Giugliano piange Mario. Gentile ed educato, un ragazzo ben voluto da tutti

La notizia della sua morte è stata accolta in città da tanto sgomento. Lascia un fratello di venti anni e una sorellina più piccola innamoratissima di lui


GIUGLIANO – Una vita spezzata troppo presto. Mario Muzzillo, 26 anni è morto la scorsa notte al San Giuliano dove era stato ricoverato a seguito di un grave incidente in moto avvenuto il giorno prima. (Leggi QUI). La Yamaha sulla quale viaggiava è rovinata a terra sulla circumvallazione esterna, davanti ad un negozio di arredo, ed è andata a sbattere contro un’auto parcheggiata. Mario lascia un fratello di venti anni e una sorellina piccola innamoratissima di lui.

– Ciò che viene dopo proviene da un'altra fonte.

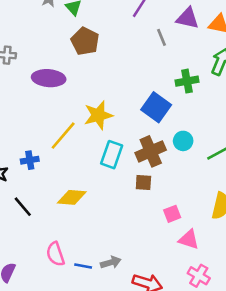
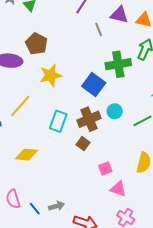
brown pentagon: (85, 41) -> (36, 44), moved
green cross: (187, 81) -> (118, 64), size x1.4
yellow star: (98, 115) -> (51, 75), moved
brown square: (143, 182) -> (83, 144), turned 32
blue line: (83, 266) -> (35, 209), turned 40

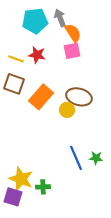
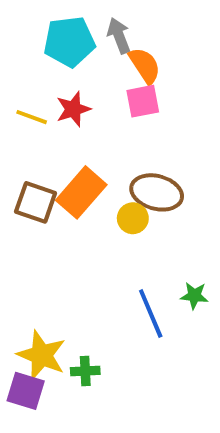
red star: (37, 55) -> (73, 109), turned -30
brown square: (14, 84) -> (36, 202), moved
green star: (96, 158) -> (194, 296), moved

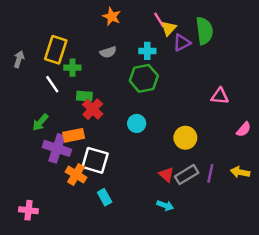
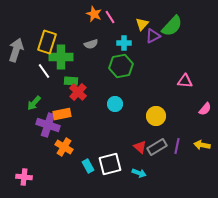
pink line: (159, 20) -> (110, 17), moved
green semicircle: (204, 31) -> (172, 26), turned 50
gray arrow: (19, 59) -> (16, 50), size x1.6
green cross: (72, 68) -> (61, 57), size x1.6
white square: (95, 160) -> (110, 164), moved, turned -30

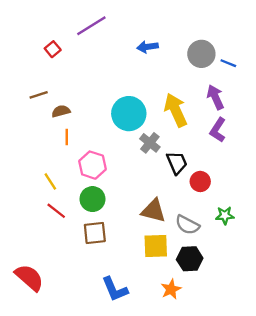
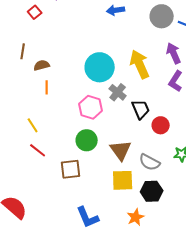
brown line: (39, 95) -> (23, 51), turned -63
pink hexagon: (92, 165) -> (91, 107), moved
green circle: (92, 199) -> (87, 140), moved
brown triangle: (153, 211) -> (121, 150), turned 40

La notizia della sua morte è stata accolta in città da tanto sgomento. Il giovane abitava con la famiglia a Giugliano, nel Parco Ulivo di via Oasi Sacro Cuore e lavorava al Corso Campano nella gelateria Gelè. Grazie alla sua genuinità e gentilezza era ben voluto da tutti. Oggi al corso di Giugliano nessuno riesce ad accennare a un sorriso. La tragica notizia ha lasciato il cuore colmo di tristezza in chiunque lo conosceva.

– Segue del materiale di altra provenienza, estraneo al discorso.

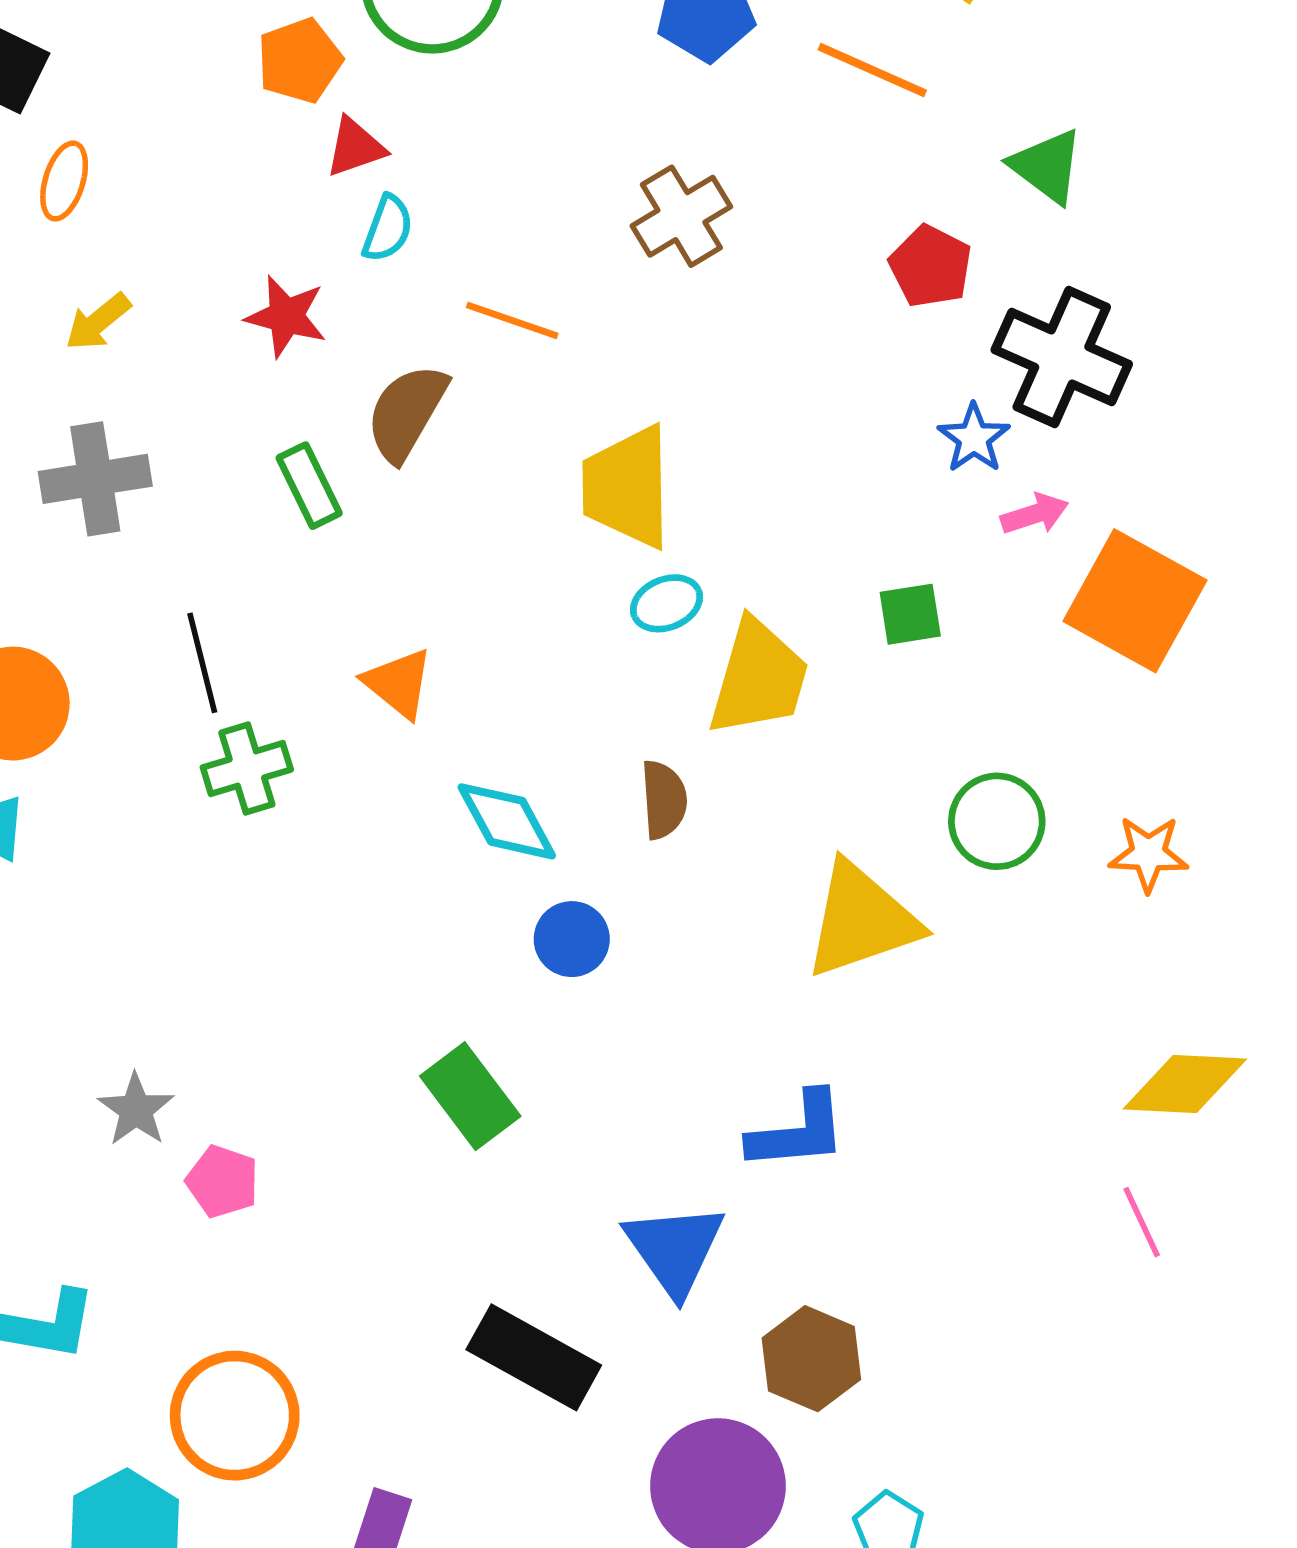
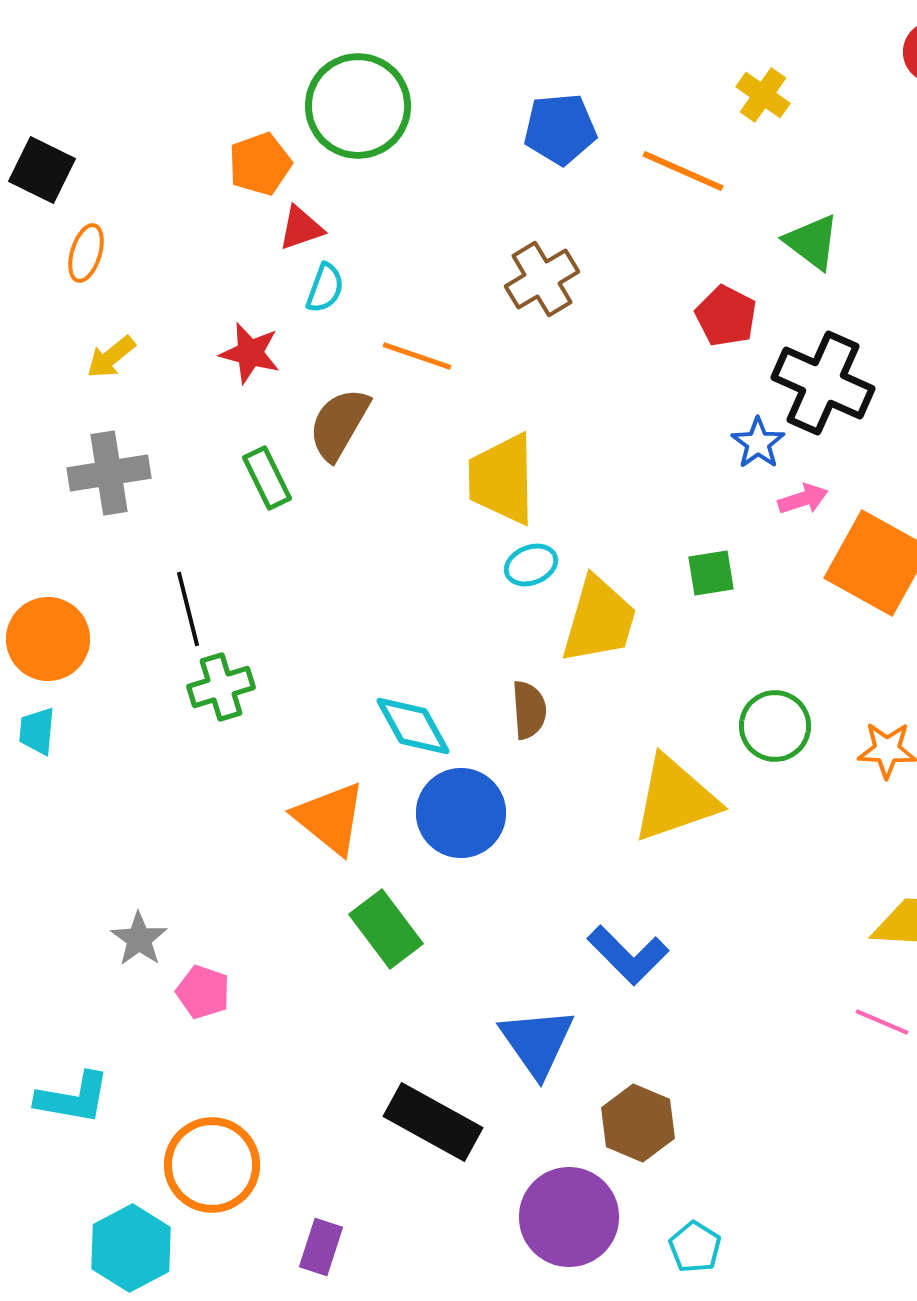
orange triangle: (398, 683) -> (330, 818), moved, size x1.4
blue circle: (572, 939) -> (461, 813), size x1.6
blue L-shape: (798, 1131) -> (628, 955), turned 50
pink line: (1142, 1222) -> (882, 1022), turned -42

In tanti hanno voluto esprimere una pensiero per il giovane, soprattutto su facebook: “Ogni volta che passeggio per il Corso con mio figlio di 3 anni, lui mi obbliga a far tappa fissa presso la gelateria Gelè – scrive Domenico – perchè, come e più di me, è un amante del buon gelato, ma, soprattutto, sa di trovare lì un amico capace di assecondare, con la dolcezza che tanto piace ai bimbi, i suoi capricci. Ci rimarrà malissimo, come d’altronde il suo papà, quando scoprirà di aver perso il suo caro amico. Riposa in pace Mario Muzzillo”. “Non ci credo – scrivono sulla sua bacheca – Mario, non puoi essertene andato cosi”.

L’altra persona che viaggiava con lui, Pasquale C., 43 anni di Giugliano si trova ancora ricoverato all’Ospedale La Schiana di Pozzuoli dove è stato sottoposto ad un delicato intervento chirurgico al cervello. Le sue condizioni restano gravissime. Sono ancora da stabilire le cause dell’incidente. Non è ancora chiaro se i due, che non indossavano il casco, abbiano sbandato per errore o se la causa dell’incidente sia un’altra. Il corpo di Mario sarà sottoposto ad autopsia anche per chiarire questo aspetto.